Every single time she looked up from the page, ever since the whole theme of the book had seemed to change – to
darken
– she would feel this same shock at the normality around her. Yes. The sheer banality of it all. All these people smiling over their lattes and their cupcakes, their crosswords and their mobile phones. All these people who knew absolutely nothing of the world to which the words now took her.
For a time, in this dazed state, she watched a woman sitting with a friend, leaning in with some apparent gossip. They were in their late thirties, well-dressed and with that hairstyle that everyone was still copying from
Friends
, as if in mourning that the series was no more. One of the women was laughing and then took out a small compact to refresh her lipstick before checking her watch and signalling that they should get on.
At the next table – a younger mother with a toddler in a high chair, its flat plastic tray covered with cake crumbs.
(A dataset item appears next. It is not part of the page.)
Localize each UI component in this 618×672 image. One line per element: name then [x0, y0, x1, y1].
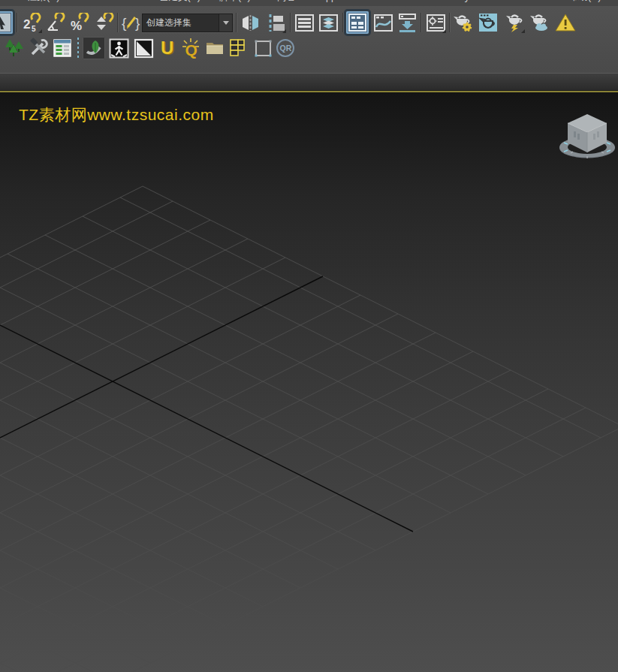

The mother took out a packet of wet wipes from a tartan rucksack and cleaned up the tray and the child’s face – to loud protest.
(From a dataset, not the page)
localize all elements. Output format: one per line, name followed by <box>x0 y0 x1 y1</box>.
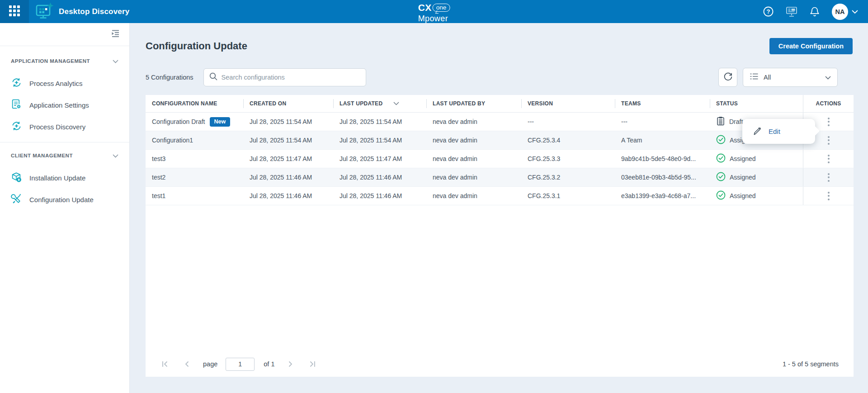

It all made Melissa feel like such an outsider. All this normality. It made her feel angry on her mother’s behalf and now it also made her feel very, very alone.
She remembered her father lecturing her once when she was a child about this very thing. Shutting herself off. Sitting ever so quietly and just overthinking.
You try to carry too much on your own shoulders. You can talk to me, you know, Melissa.
But there were some things simply too difficult to share. With people who, for instance, considered it perfectly normal. All the ups and down with their own mothers. The fallings in and out. People who had never lost someone and assumed that after a couple of years grief would surely drift away, leaving only the happy memories behind.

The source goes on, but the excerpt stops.